Segment Open

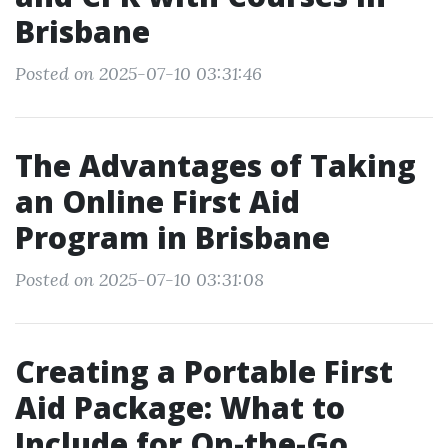
Brisbane
Posted on 2025-07-10 03:31:46
The Advantages of Taking
an Online First Aid
Program in Brisbane
Posted on 2025-07-10 03:31:08
Creating a Portable First
Aid Package: What to
Include for On-the-Go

Segment Closed

WORK TASK ::
Find "Program in Brisbane" in the entries above, then repeat its line and all lines after it exactly, down to the last line.

SOLVED PROBLEM ::
Program in Brisbane
Posted on 2025-07-10 03:31:08
Creating a Portable First
Aid Package: What to
Include for On-the-Go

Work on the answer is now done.